Exercise brief:
The response must consist of each line in the listing that has the word "Felix" in it.

● ● ● ●

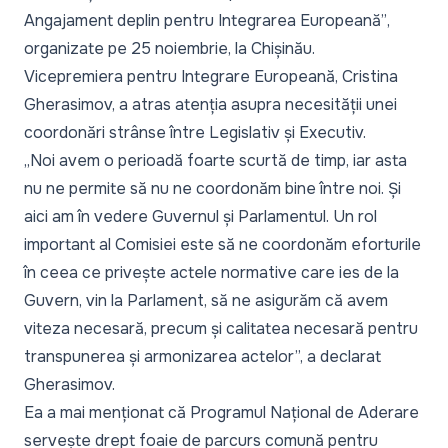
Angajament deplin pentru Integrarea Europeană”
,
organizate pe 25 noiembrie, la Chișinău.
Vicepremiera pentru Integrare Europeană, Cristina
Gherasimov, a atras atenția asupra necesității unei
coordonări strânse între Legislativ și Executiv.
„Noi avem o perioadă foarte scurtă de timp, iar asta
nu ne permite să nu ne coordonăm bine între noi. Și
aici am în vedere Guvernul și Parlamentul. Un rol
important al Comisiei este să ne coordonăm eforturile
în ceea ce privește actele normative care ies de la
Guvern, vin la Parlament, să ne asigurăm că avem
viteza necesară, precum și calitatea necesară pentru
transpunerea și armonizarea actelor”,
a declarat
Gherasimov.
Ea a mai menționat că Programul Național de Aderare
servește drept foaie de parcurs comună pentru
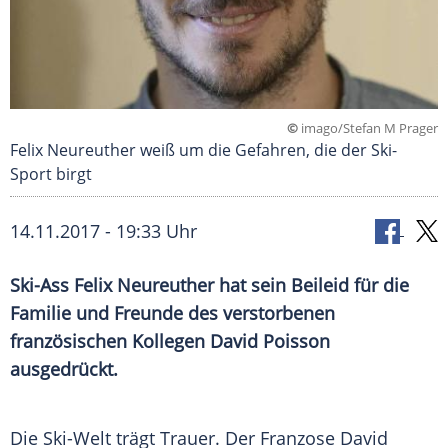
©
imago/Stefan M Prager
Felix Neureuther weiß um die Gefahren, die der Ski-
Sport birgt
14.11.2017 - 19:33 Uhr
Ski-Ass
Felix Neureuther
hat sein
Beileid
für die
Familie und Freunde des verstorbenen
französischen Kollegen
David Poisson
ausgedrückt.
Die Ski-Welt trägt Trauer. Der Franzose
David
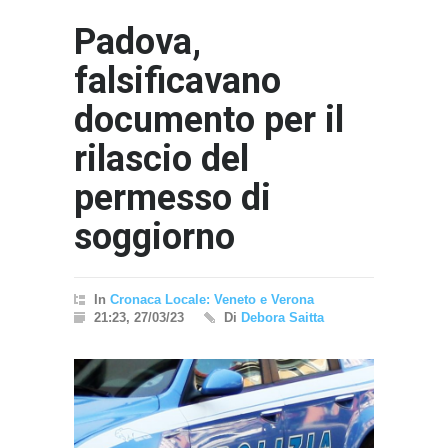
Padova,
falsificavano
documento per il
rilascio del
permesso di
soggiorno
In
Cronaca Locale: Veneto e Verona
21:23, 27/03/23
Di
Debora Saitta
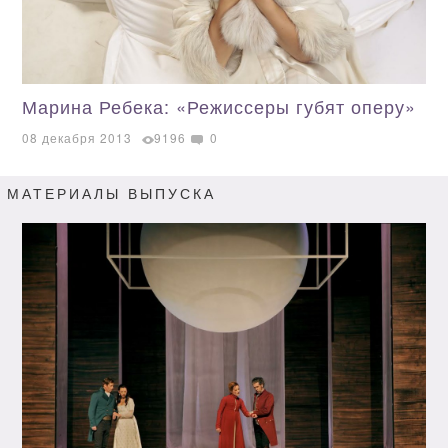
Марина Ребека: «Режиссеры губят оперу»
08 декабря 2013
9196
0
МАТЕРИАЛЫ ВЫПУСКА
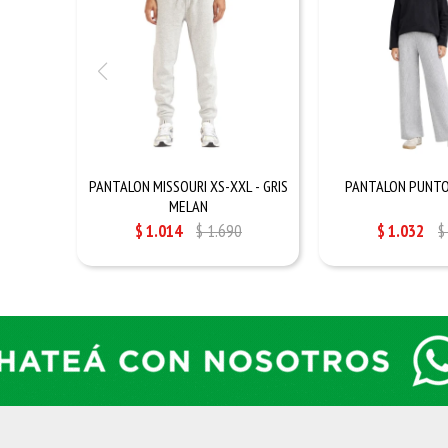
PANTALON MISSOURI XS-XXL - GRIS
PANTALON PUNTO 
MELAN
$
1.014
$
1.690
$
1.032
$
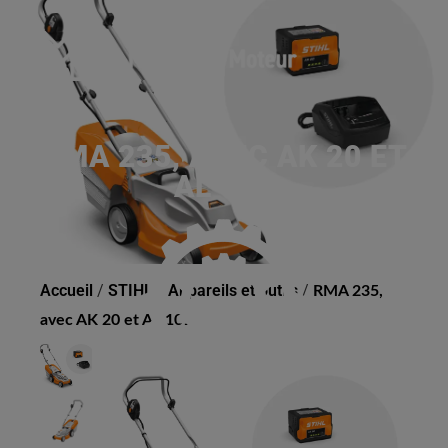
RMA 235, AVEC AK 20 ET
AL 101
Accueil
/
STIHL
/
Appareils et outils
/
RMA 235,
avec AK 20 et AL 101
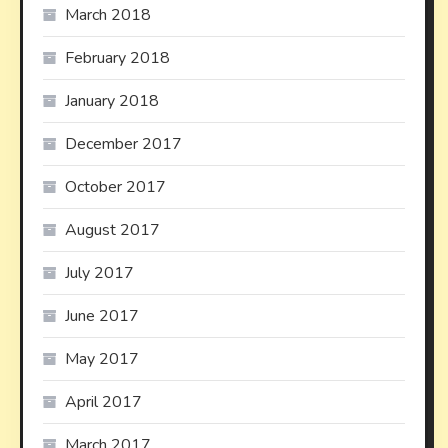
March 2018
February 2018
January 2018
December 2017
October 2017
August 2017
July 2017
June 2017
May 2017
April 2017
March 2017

● ● ● ●

Exercise solution:
Felix Neureuther weiß um die Gefahren, die der Ski-
Felix Neureuther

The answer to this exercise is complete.